Dan Bollett, a beekeeper from Waterville, inspects the progress of a hive at the 577 Foundation in Perrysburg.
Winter wasn’t so sweet for the honeybee.
Several area beekeepers reported a wide range of losses — between 15 and 75 percent of colonies — over the winter, while a national beekeeper survey showed a 31.1 percent winter loss of colonies across the United States.
Over the more mild 2011-2012 winter, beekeepers reported a 22 percent loss, according to a survey funded by the U.S. Department of Agriculture.
Losses for beekeepers in the region fluctuated greatly, but many experts and beekeepers agreed it was a difficult winter as the winged pollinators faced myriad problems.
Dan Bollett, a Waterville beekeeper who maintains about 80 colonies, estimated he lost 75 percent over the winter.
“It was a rough year,” the Waterville Bee Works honey producer said.
“There’s so many things after the bees.”
He barely paused as he launched from one foe to the next, rattling off a list of dangerous enemies: mites, the “toxic soup of chemicals” including pesticides bees work in, dysentery, and other problems.
“Last winter was such a mild winter that it wasn’t that bad on the honeybees,” he said, adding that the chief concern used to be keeping bees fed in wintertime.
“Now you’ve got that, plus you’ve got the mites, which are vectors for other diseases, and there’s just so many things against them. That’s why you have such a die-off.”
The “winter kill rate” typically hovered at about 15 percent back in the 1970s, before the onset of new problems, said Reed Johnson, a Wooster-based assistant professor in the Ohio State University entomology department. Back then, starvation caused most winter losses, he said.
Based on what he’s heard anecdotally so far, Mr. Johnson guessed that Ohio beekeepers lost roughly half their colonies over the winter.
“Honeybees face a variety of problems, and it’s likely that the loss we are experiencing is kind of these different problems working together,” he said.
One factor could be last year’s weather. Spring bloomed early followed by a dry period, and some bees “couldn’t build up the honey storages to make it through the winter,” he said.
Dennis vanEngelsdorp, a University of Maryland bee researcher who led the nationwide winter loss survey of nearly 6,300 beekeepers, said researchers have yet to analyze data for individual states. Over the last six years, the average winter loss was 30.5 percent.
Besides the challenges of winter, bees face other foes, including mites and chemicals.
The national survey didn’t show evidence of colony collapse disorder, the mysterious, sudden loss of bees.
Edwin “Fritz” Gehring, a bee inspector for five area counties including Lucas, is still doing inspections, but so far he estimated that 30 to 40 percent of colonies were lost over the winter.
Regional beekeepers reported a wide range in losses.
Paul Marks, who lives near Ida in Monroe County, said he lost three of his four colonies.
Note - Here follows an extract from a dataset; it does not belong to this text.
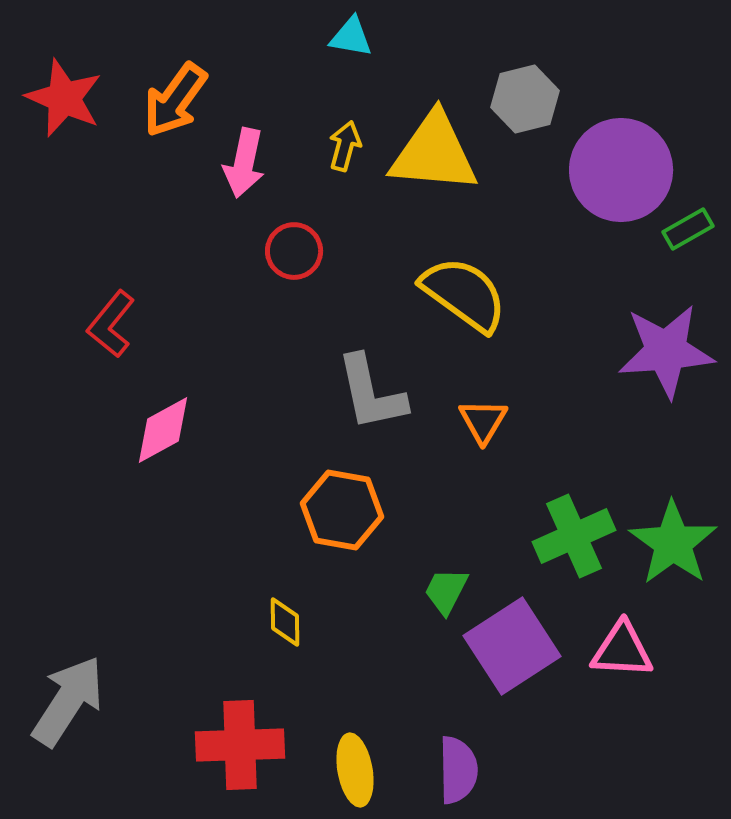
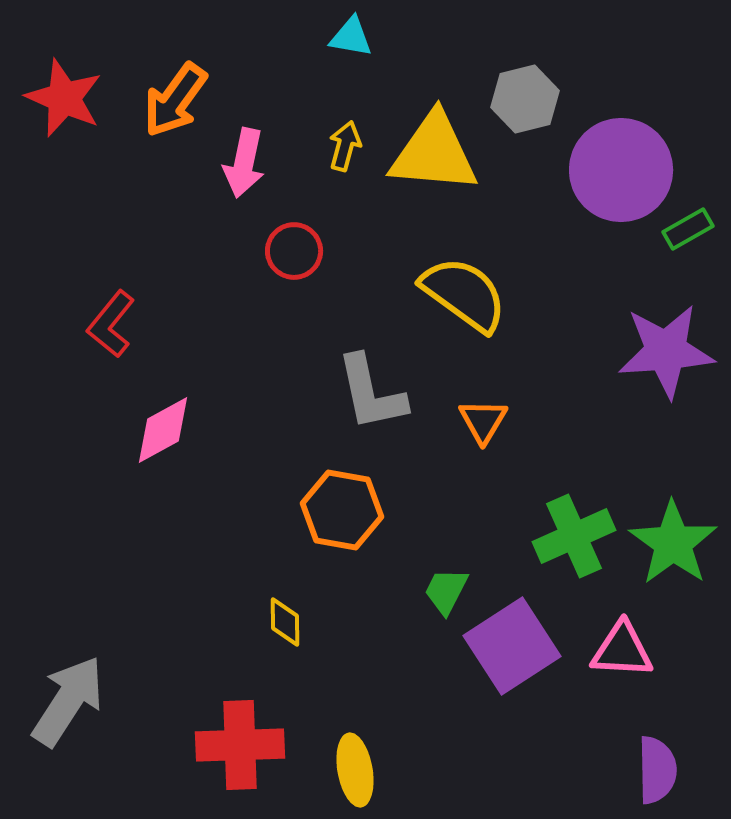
purple semicircle: moved 199 px right
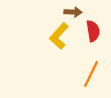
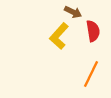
brown arrow: rotated 24 degrees clockwise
Two colonies ran out of food, he said, but he can’t explain why the other one didn’t survive.
Feeding his bees helped protect Dwight Wilson of Findlay; he lost about 15 percent of his colonies over the winter. The beekeeper usually has 150 to 200 colonies of honeybees.
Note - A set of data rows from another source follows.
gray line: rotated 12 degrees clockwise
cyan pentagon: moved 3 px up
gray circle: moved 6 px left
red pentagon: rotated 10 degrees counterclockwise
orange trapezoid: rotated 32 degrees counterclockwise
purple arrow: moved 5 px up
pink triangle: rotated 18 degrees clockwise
Paulding County beekeeper Kevin Atkins of Cecil has a little more than 500 colonies. He’s built his bees back up after losing roughly 70 percent over the winter. The beekeeper blames himself for mite problems that contributed to his loss. Dealing with storm damage to his house delayed the application of a treatment he uses to deter mites. The drought also could have stressed the bees, he said.
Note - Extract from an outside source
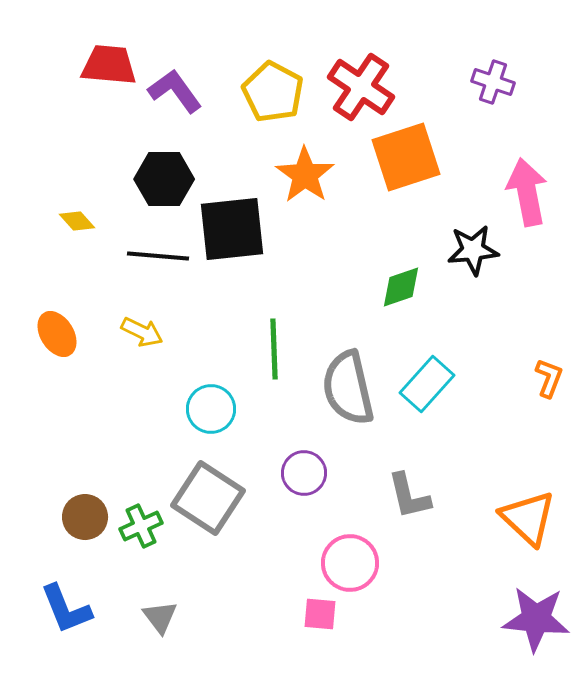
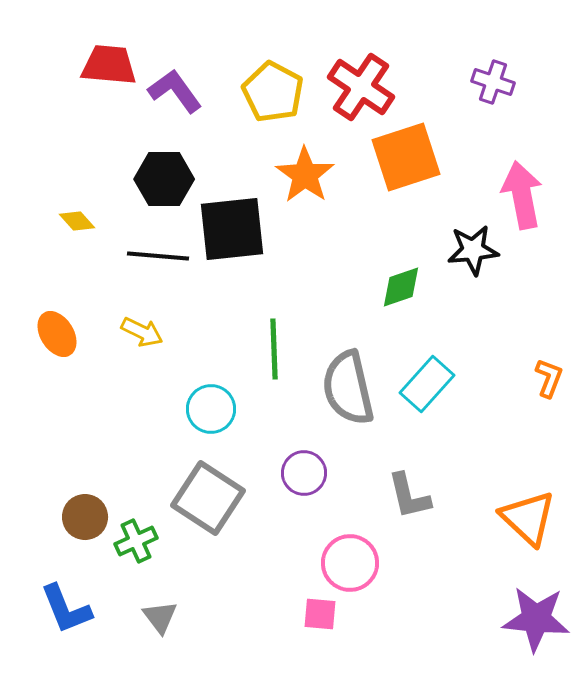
pink arrow: moved 5 px left, 3 px down
green cross: moved 5 px left, 15 px down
Mr. Atkins said his small family business was able to provide honeybees to an apple grower whom he works with every year.
Winter bee losses haven’t had a significant impact so far on Ohio farmers and fruit growers, according to Brad Bergefurd, an OSU Extension horticulturist based in Piketon in southern Ohio.
Bees move in and out of a hive at the 577 Foundation in Perrysburg. Upcoming crops requiring bees include pumpkins and pickles.
He said farmers always scramble to gather hives for pollination season, but he hasn’t heard of any significant shortages or increases in the cost of renting hives to pollinate crops.
Upcoming crops requiring bees include pumpkins and pickles, which “take a lot of bees,” he said. “If there’s going to be any shortages,” he said, it could show up then.
At Johnston Fruit Farms in Swanton, finding a beekeeper willing to move hives into orchards at this time of year can be tough, said Martha Mora, whose parents started the farm more than 50 years ago.
The farm began purchasing bumblebees last year to help with pollination duties, she said.
“There used to be enough local bees and people willing to bring them over, but I think ... everybody knows that being a beekeeper and keeping bees is becoming more and more difficult,” she said.